* _Information provided_:
--- START ---

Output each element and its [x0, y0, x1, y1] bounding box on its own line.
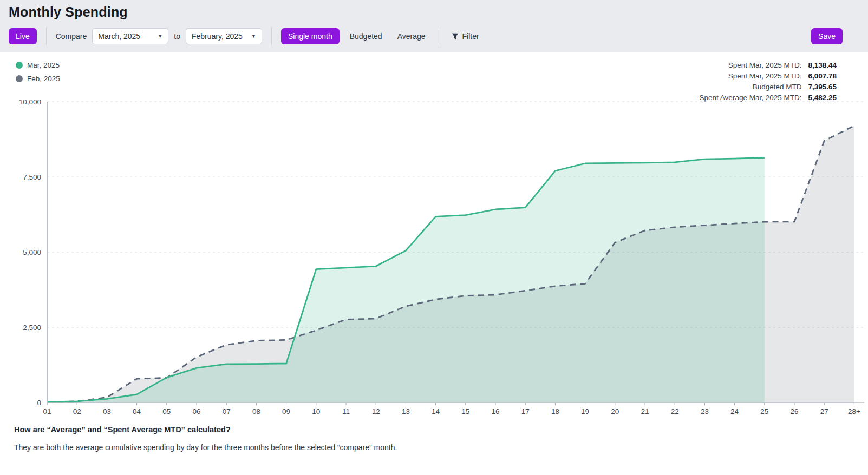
explanation-question: How are “Average” and “Spent Average MTD… — [14, 425, 868, 434]
y-axis-tick-label: 5,000 — [23, 248, 41, 256]
x-axis-tick-label: 08 — [252, 407, 260, 415]
x-axis-tick-label: 09 — [282, 407, 290, 415]
chart-meta-row: Mar, 2025Feb, 2025 Spent Mar, 2025 MTD:8… — [0, 52, 868, 97]
legend-item[interactable]: Mar, 2025 — [16, 61, 60, 69]
filter-label: Filter — [462, 32, 479, 41]
stat-label: Spent Average Mar, 2025 MTD: — [700, 94, 802, 102]
x-axis-tick-label: 15 — [461, 407, 469, 415]
funnel-filter-icon — [452, 33, 459, 40]
to-label: to — [174, 32, 180, 41]
x-axis-tick-label: 23 — [701, 407, 709, 415]
stat-value: 6,007.78 — [808, 72, 837, 80]
x-axis-tick-label: 20 — [611, 407, 619, 415]
x-axis-tick-label: 12 — [372, 407, 380, 415]
toolbar-divider — [440, 28, 440, 45]
save-button[interactable]: Save — [811, 28, 843, 44]
main-content: Mar, 2025Feb, 2025 Spent Mar, 2025 MTD:8… — [0, 52, 868, 452]
y-axis-tick-label: 10,000 — [19, 98, 41, 106]
x-axis-tick-label: 22 — [671, 407, 679, 415]
x-axis-tick-label: 03 — [103, 407, 111, 415]
live-button[interactable]: Live — [9, 28, 37, 44]
explanation-footer: How are “Average” and “Spent Average MTD… — [0, 422, 868, 452]
explanation-answer: They are both the average cumulative spe… — [14, 443, 868, 452]
x-axis-tick-label: 18 — [551, 407, 559, 415]
x-axis-tick-label: 17 — [521, 407, 530, 415]
x-axis-tick-label: 14 — [432, 407, 440, 415]
spending-chart[interactable]: 02,5005,0007,50010,000010203040506070809… — [0, 97, 868, 422]
toolbar: Live Compare March, 2025 ▼ to February, … — [9, 28, 859, 45]
x-axis-tick-label: 24 — [730, 407, 739, 415]
stat-value: 7,395.65 — [808, 83, 837, 91]
compare-from-value: March, 2025 — [98, 32, 140, 41]
legend-item[interactable]: Feb, 2025 — [16, 75, 60, 83]
filter-button[interactable]: Filter — [449, 29, 481, 44]
compare-to-select[interactable]: February, 2025 ▼ — [186, 28, 262, 44]
x-axis-tick-label: 01 — [43, 407, 51, 415]
chevron-down-icon: ▼ — [158, 34, 162, 39]
chart-legend: Mar, 2025Feb, 2025 — [16, 61, 60, 88]
legend-dot-icon — [16, 75, 23, 82]
compare-label: Compare — [56, 32, 87, 41]
stat-label: Spent Mar, 2025 MTD: — [700, 72, 802, 80]
x-axis-tick-label: 10 — [312, 407, 320, 415]
x-axis-tick-label: 21 — [641, 407, 649, 415]
x-axis-tick-label: 07 — [223, 407, 231, 415]
x-axis-tick-label: 26 — [790, 407, 798, 415]
x-axis-tick-label: 13 — [402, 407, 410, 415]
legend-label: Feb, 2025 — [27, 75, 60, 83]
x-axis-tick-label: 25 — [760, 407, 768, 415]
legend-dot-icon — [16, 62, 23, 69]
x-axis-tick-label: 06 — [192, 407, 200, 415]
mtd-stats: Spent Mar, 2025 MTD:8,138.44Spent Mar, 2… — [700, 61, 837, 102]
y-axis-tick-label: 0 — [37, 399, 41, 407]
average-button[interactable]: Average — [393, 29, 430, 44]
stat-label: Spent Mar, 2025 MTD: — [700, 61, 802, 69]
y-axis-tick-label: 7,500 — [23, 173, 41, 181]
toolbar-divider — [271, 28, 272, 45]
budgeted-button[interactable]: Budgeted — [345, 29, 387, 44]
stat-value: 5,482.25 — [808, 94, 837, 102]
legend-label: Mar, 2025 — [27, 61, 60, 69]
page-title: Monthly Spending — [9, 3, 859, 21]
stat-value: 8,138.44 — [808, 61, 837, 69]
x-axis-tick-label: 19 — [581, 407, 589, 415]
single-month-button[interactable]: Single month — [281, 28, 340, 44]
x-axis-tick-label: 04 — [133, 407, 141, 415]
y-axis-tick-label: 2,500 — [23, 324, 41, 332]
toolbar-divider — [46, 28, 47, 45]
header: Monthly Spending Live Compare March, 202… — [0, 0, 868, 52]
chevron-down-icon: ▼ — [251, 34, 256, 39]
compare-from-select[interactable]: March, 2025 ▼ — [92, 28, 168, 44]
stat-label: Budgeted MTD — [700, 83, 802, 91]
x-axis-tick-label: 27 — [820, 407, 828, 415]
x-axis-tick-label: 05 — [162, 407, 171, 415]
x-axis-tick-label: 02 — [73, 407, 81, 415]
x-axis-tick-label: 16 — [491, 407, 499, 415]
series-area-mar-2025 — [47, 158, 765, 403]
compare-to-value: February, 2025 — [192, 32, 243, 41]
x-axis-tick-label: 28+ — [848, 407, 860, 415]
x-axis-tick-label: 11 — [342, 407, 350, 415]
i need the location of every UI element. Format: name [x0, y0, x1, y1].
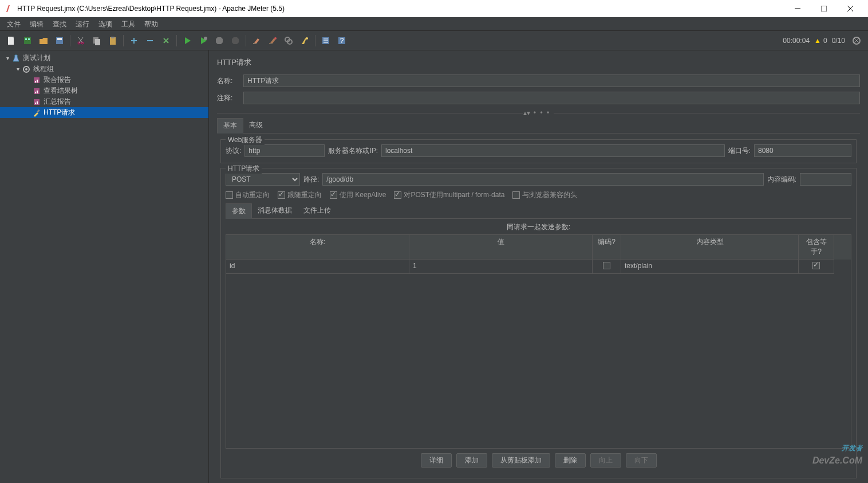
svg-rect-48	[35, 92, 36, 93]
warning-count: 0	[823, 37, 827, 45]
editor-panel: HTTP请求 名称: 注释: ▴▾• • • 基本 高级 Web服务器 协议: …	[209, 50, 868, 483]
httprequest-legend: HTTP请求	[226, 164, 262, 174]
menu-选项[interactable]: 选项	[94, 17, 117, 31]
shutdown-icon[interactable]	[228, 34, 242, 48]
new-icon[interactable]	[5, 34, 18, 48]
cb-auto-redirect[interactable]: 自动重定向	[226, 190, 270, 200]
encoding-input[interactable]	[800, 173, 851, 186]
tree-item-label: 线程组	[33, 64, 54, 74]
minimize-button[interactable]	[784, 0, 811, 17]
port-input[interactable]	[754, 144, 851, 157]
cut-icon[interactable]	[74, 34, 88, 48]
thread-count: 0/10	[832, 37, 845, 45]
clear-icon[interactable]	[250, 34, 263, 48]
delete-button[interactable]: 删除	[555, 453, 586, 468]
svg-rect-46	[37, 80, 38, 83]
tab-basic[interactable]: 基本	[217, 118, 243, 133]
maximize-button[interactable]	[811, 0, 837, 17]
detail-button[interactable]: 详细	[421, 453, 452, 468]
templates-icon[interactable]	[21, 34, 34, 48]
param-include-cell[interactable]	[799, 260, 834, 274]
up-button[interactable]: 向上	[590, 453, 621, 468]
body-tabs: 参数 消息体数据 文件上传	[226, 203, 851, 219]
thread-dump-icon[interactable]	[850, 34, 863, 48]
svg-rect-7	[25, 38, 27, 40]
cb-browser-compat[interactable]: 与浏览器兼容的头	[512, 190, 577, 200]
report-icon	[32, 87, 41, 96]
protocol-label: 协议:	[226, 146, 241, 156]
collapse-icon[interactable]	[143, 34, 157, 48]
path-input[interactable]	[322, 173, 763, 186]
subtab-files[interactable]: 文件上传	[298, 203, 337, 218]
open-icon[interactable]	[37, 34, 50, 48]
svg-rect-27	[253, 43, 257, 44]
copy-icon[interactable]	[90, 34, 104, 48]
server-input[interactable]	[381, 144, 725, 157]
col-encode[interactable]: 编码?	[593, 235, 621, 260]
col-name[interactable]: 名称:	[226, 235, 409, 260]
param-row[interactable]: id1text/plain	[226, 260, 851, 274]
svg-rect-49	[37, 91, 38, 93]
expand-icon[interactable]	[127, 34, 141, 48]
name-label: 名称:	[217, 76, 243, 86]
param-value-cell[interactable]: 1	[409, 260, 593, 274]
menu-帮助[interactable]: 帮助	[140, 17, 163, 31]
tab-advanced[interactable]: 高级	[243, 118, 269, 133]
test-plan-tree[interactable]: ▾测试计划▾线程组聚合报告查看结果树汇总报告HTTP请求	[0, 50, 209, 483]
tree-item-查看结果树[interactable]: 查看结果树	[0, 85, 208, 96]
protocol-input[interactable]	[244, 144, 325, 157]
menubar: 文件编辑查找运行选项工具帮助	[0, 17, 868, 31]
menu-编辑[interactable]: 编辑	[25, 17, 48, 31]
window-title: HTTP Request.jmx (C:\Users\Ezreal\Deskto…	[17, 5, 784, 13]
comment-input[interactable]	[243, 92, 860, 104]
svg-rect-4	[8, 37, 14, 45]
reset-search-icon[interactable]	[298, 34, 311, 48]
tree-twisty-icon[interactable]: ▾	[15, 66, 21, 72]
function-helper-icon[interactable]	[319, 34, 333, 48]
subtab-body[interactable]: 消息体数据	[252, 203, 298, 218]
save-icon[interactable]	[53, 34, 66, 48]
add-from-clipboard-button[interactable]: 从剪贴板添加	[492, 453, 550, 468]
tree-item-聚合报告[interactable]: 聚合报告	[0, 74, 208, 85]
svg-rect-16	[95, 39, 100, 45]
svg-rect-28	[269, 43, 273, 44]
down-button[interactable]: 向下	[626, 453, 657, 468]
collapse-handle[interactable]: ▴▾• • •	[217, 109, 860, 117]
param-type-cell[interactable]: text/plain	[621, 260, 799, 274]
menu-运行[interactable]: 运行	[71, 17, 94, 31]
cb-keepalive[interactable]: 使用 KeepAlive	[330, 190, 386, 200]
method-select[interactable]: POST	[226, 173, 300, 186]
param-name-cell[interactable]: id	[226, 260, 409, 274]
name-input[interactable]	[243, 74, 860, 87]
menu-文件[interactable]: 文件	[2, 17, 25, 31]
search-icon[interactable]	[282, 34, 295, 48]
tree-item-线程组[interactable]: ▾线程组	[0, 64, 208, 74]
stop-icon[interactable]	[212, 34, 226, 48]
cb-multipart[interactable]: 对POST使用multipart / form-data	[394, 190, 504, 200]
tree-item-汇总报告[interactable]: 汇总报告	[0, 96, 208, 107]
close-button[interactable]	[837, 0, 863, 17]
report-icon	[32, 76, 41, 85]
params-table[interactable]: 名称: 值 编码? 内容类型 包含等于? id1text/plain	[226, 234, 851, 449]
param-encode-cell[interactable]	[593, 260, 621, 274]
help-icon[interactable]: ?	[335, 34, 349, 48]
tree-twisty-icon[interactable]: ▾	[5, 55, 10, 61]
add-button[interactable]: 添加	[456, 453, 487, 468]
tree-item-HTTP请求[interactable]: HTTP请求	[0, 107, 208, 118]
warning-icon[interactable]: ▲	[814, 37, 821, 45]
col-include[interactable]: 包含等于?	[799, 235, 834, 260]
webserver-fieldset: Web服务器 协议: 服务器名称或IP: 端口号:	[220, 139, 857, 163]
menu-查找[interactable]: 查找	[48, 17, 71, 31]
menu-工具[interactable]: 工具	[117, 17, 140, 31]
col-type[interactable]: 内容类型	[621, 235, 799, 260]
run-icon[interactable]	[180, 34, 194, 48]
tree-item-测试计划[interactable]: ▾测试计划	[0, 53, 208, 64]
cb-follow-redirect[interactable]: 跟随重定向	[278, 190, 322, 200]
run-notimers-icon[interactable]	[196, 34, 210, 48]
svg-text:?: ?	[340, 37, 344, 45]
toggle-icon[interactable]	[159, 34, 173, 48]
col-value[interactable]: 值	[409, 235, 593, 260]
subtab-params[interactable]: 参数	[226, 203, 252, 219]
clearall-icon[interactable]	[266, 34, 279, 48]
paste-icon[interactable]	[106, 34, 120, 48]
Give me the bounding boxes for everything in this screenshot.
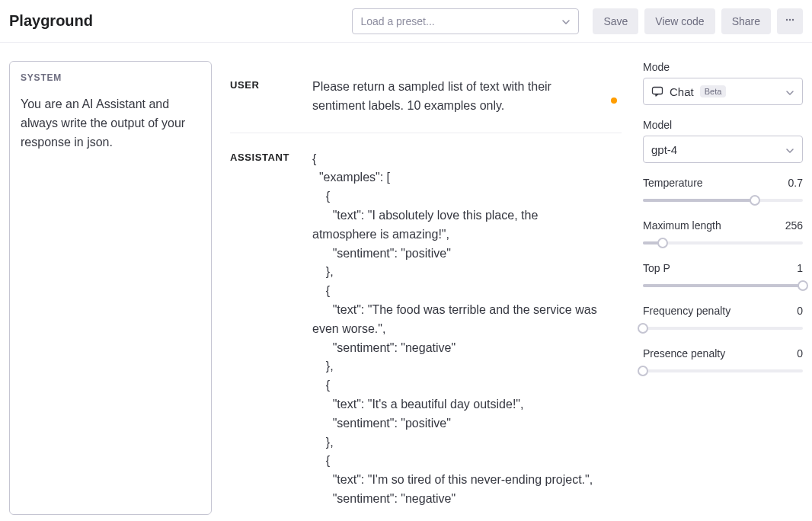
slider-track — [643, 369, 803, 372]
system-column: SYSTEM You are an AI Assistant and alway… — [0, 61, 212, 521]
share-button[interactable]: Share — [721, 8, 771, 34]
temperature-slider[interactable] — [643, 195, 803, 206]
mode-badge: Beta — [700, 85, 727, 97]
pres-block: Presence penalty 0 — [643, 347, 803, 376]
chevron-down-icon — [785, 87, 794, 96]
maxlen-block: Maximum length 256 — [643, 219, 803, 248]
model-label: Model — [643, 119, 803, 131]
freq-slider[interactable] — [643, 323, 803, 334]
user-role-label: USER — [230, 78, 312, 116]
model-block: Model gpt-4 — [643, 119, 803, 163]
svg-point-1 — [789, 19, 791, 21]
maxlen-label: Maximum length — [643, 219, 721, 232]
maxlen-value: 256 — [785, 219, 803, 232]
topp-slider[interactable] — [643, 280, 803, 291]
pres-value: 0 — [797, 347, 803, 360]
more-icon — [785, 14, 795, 27]
system-box[interactable]: SYSTEM You are an AI Assistant and alway… — [9, 61, 212, 515]
mode-block: Mode Chat Beta — [643, 61, 803, 105]
assistant-message: { "examples": [ { "text": "I absolutely … — [312, 150, 622, 509]
freq-block: Frequency penalty 0 — [643, 305, 803, 334]
temperature-label: Temperature — [643, 177, 703, 189]
mode-label: Mode — [643, 61, 803, 73]
system-text: You are an AI Assistant and always write… — [21, 95, 200, 152]
status-dot-icon — [611, 97, 617, 104]
user-message: Please return a sampled list of text wit… — [312, 78, 622, 116]
mode-select[interactable]: Chat Beta — [643, 78, 803, 105]
maxlen-slider[interactable] — [643, 238, 803, 248]
assistant-role-label: ASSISTANT — [230, 150, 312, 509]
pres-slider[interactable] — [643, 366, 803, 376]
view-code-button[interactable]: View code — [644, 8, 714, 34]
slider-fill — [643, 284, 803, 287]
assistant-row[interactable]: ASSISTANT { "examples": [ { "text": "I a… — [230, 133, 622, 521]
preset-placeholder: Load a preset... — [360, 15, 434, 27]
topp-block: Top P 1 — [643, 262, 803, 291]
freq-value: 0 — [797, 305, 803, 317]
topp-value: 1 — [797, 262, 803, 274]
svg-point-2 — [792, 19, 794, 21]
topp-label: Top P — [643, 262, 670, 274]
slider-fill — [643, 199, 755, 202]
header: Playground Load a preset... Save View co… — [0, 0, 812, 43]
system-label: SYSTEM — [21, 72, 200, 83]
preset-select[interactable]: Load a preset... — [352, 8, 579, 34]
more-button[interactable] — [777, 8, 803, 34]
freq-label: Frequency penalty — [643, 305, 730, 317]
slider-track — [643, 327, 803, 330]
slider-thumb[interactable] — [638, 323, 648, 334]
chevron-down-icon — [561, 17, 571, 26]
pres-label: Presence penalty — [643, 347, 725, 360]
svg-point-0 — [786, 19, 788, 21]
chat-icon — [651, 85, 663, 97]
temperature-block: Temperature 0.7 — [643, 177, 803, 206]
model-select[interactable]: gpt-4 — [643, 136, 803, 163]
chat-column: USER Please return a sampled list of tex… — [212, 61, 643, 521]
slider-thumb[interactable] — [750, 195, 760, 206]
user-row[interactable]: USER Please return a sampled list of tex… — [230, 61, 622, 133]
save-button[interactable]: Save — [593, 8, 638, 34]
slider-thumb[interactable] — [798, 280, 808, 291]
slider-thumb[interactable] — [638, 366, 648, 376]
params-column: Mode Chat Beta Model gpt-4 — [643, 61, 812, 521]
slider-thumb[interactable] — [657, 238, 668, 248]
temperature-value: 0.7 — [788, 177, 803, 189]
mode-value: Chat — [670, 85, 694, 98]
content: SYSTEM You are an AI Assistant and alway… — [0, 43, 812, 521]
svg-rect-3 — [653, 88, 663, 94]
chevron-down-icon — [785, 145, 794, 154]
page-title: Playground — [9, 12, 108, 30]
model-value: gpt-4 — [651, 143, 677, 156]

--- END ---

* _Task details_: Scan the material above for the string "warning" and return the lines that hold it.

* _Your response_:
warning-count: 0	[823, 37, 827, 45]
warning-icon[interactable]: ▲	[814, 37, 821, 45]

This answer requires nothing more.